While other girls were dreaming of their Senior Prom, finishing school, and going to college, I was dreaming of having a baby.
After I got married, of course. I’m from the old one-room school with outside toilets; light years before premarital sex became acceptable.
Actually, I wasn’t even thinking about how babies were made. I just wanted one.
Call it maternal instinct. Call it insanity. I just wanted a baby.
To hold in my arms.
To fight to the death for.
Finally, on a blissful, Sunday morning, four weeks before my delivery date, my dream came true. My tiny baby boy was born.
It was a bittersweet moment. My husband wasn’t with me, holding my hand and telling me everything would be okay; that our baby would pull through in spite of the doctor’s doubt and our baby’s breathing problems. We separated two months before our son was born.
Four years as a single mom and no child support was tough. I worked. I scrimped. I barely made ends meet.
I cried a lot.
Worried a lot.
Slammed doors a lot.
But I never stopped loving and caring for my son.

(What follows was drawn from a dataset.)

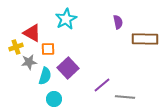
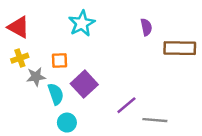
red triangle: (32, 33) -> (19, 27), moved
cyan semicircle: (45, 76) -> (56, 94), turned -36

He was the reason for me to keep going.
Then one evening, at the least of romantic places . . . a service station, I met my Knight in Bermuda shorts, wire-rim glasses, and yellow button down shirt.

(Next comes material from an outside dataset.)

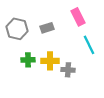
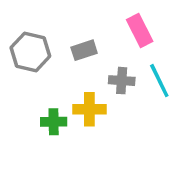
green cross: (28, 60) -> (54, 122), moved
gray cross: (68, 70) -> (122, 81), moved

It was not love at first sight.
Nor was it love at second sight.
But as time went on, I fell in love with the gentle giant and married him. How could any mother not love the man who loves her child as she loves him.
Although I continued working to supplement our income, my heart was ever longing to be a stay-at-home mom.

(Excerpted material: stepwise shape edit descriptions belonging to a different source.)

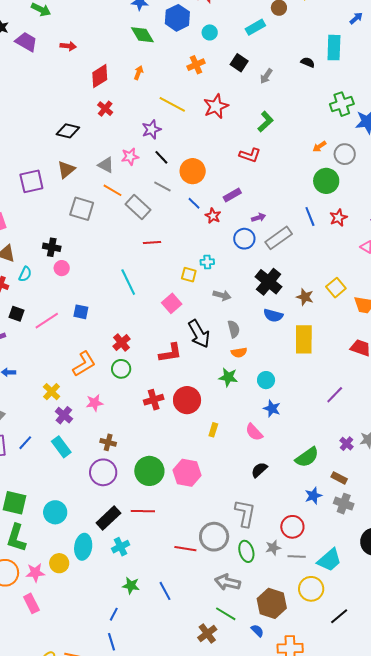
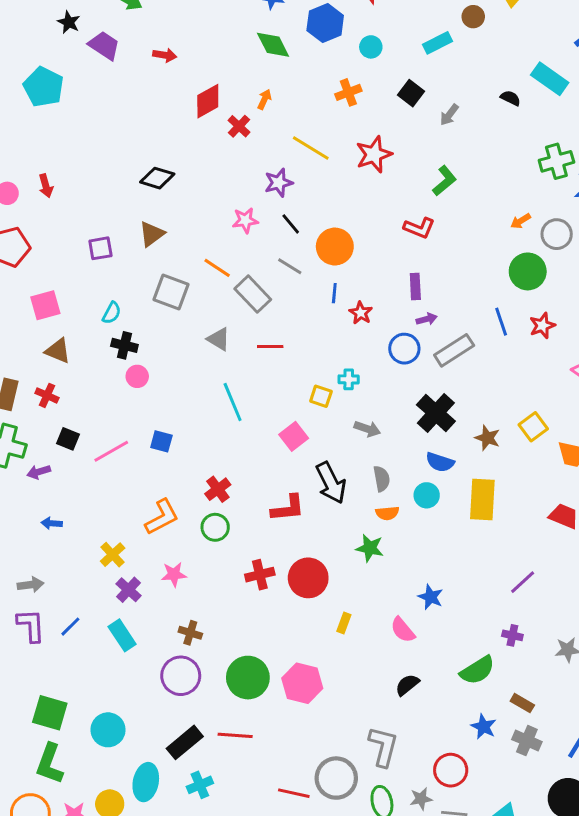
cyan rectangle: (334, 48) -> (550, 79), turned -60
red cross: (105, 109) -> (239, 126), moved
gray triangle: (106, 165) -> (219, 339), moved
purple square: (31, 181) -> (100, 248), size x0.7
purple rectangle: (232, 195) -> (415, 287), moved, turned -66
blue line: (194, 203) -> (334, 293), turned 48
cyan semicircle: (25, 274) -> (112, 313), moved
cyan circle: (266, 380) -> (427, 495), moved
purple cross: (347, 444) -> (512, 635), moved, turned -32
blue star: (313, 496) -> (484, 727), turned -30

Several long years of misery in the working field, I convinced my husband that we wouldn’t starve to death if I quit my job to stay home where I belong.
As with anything, unless you’re super rich, there were sacrifices. We couldn’t afford designer clothes and trade cars every year. We didn’t go on cruises or travel the world. Sometimes a simple trip to the beach was out of our budget.
But the trade-off and the investment we made in our son was worth all the luxuries in the world.
This morning, nearly five decades later, I sat reminiscing about my life. Suddenly, I felt a twinge of regret that I hadn’t done this and hadn’t achieved that and asked myself, why?
Then I remembered.
My stay-at-home mom career was worth all the PhD’s in the world!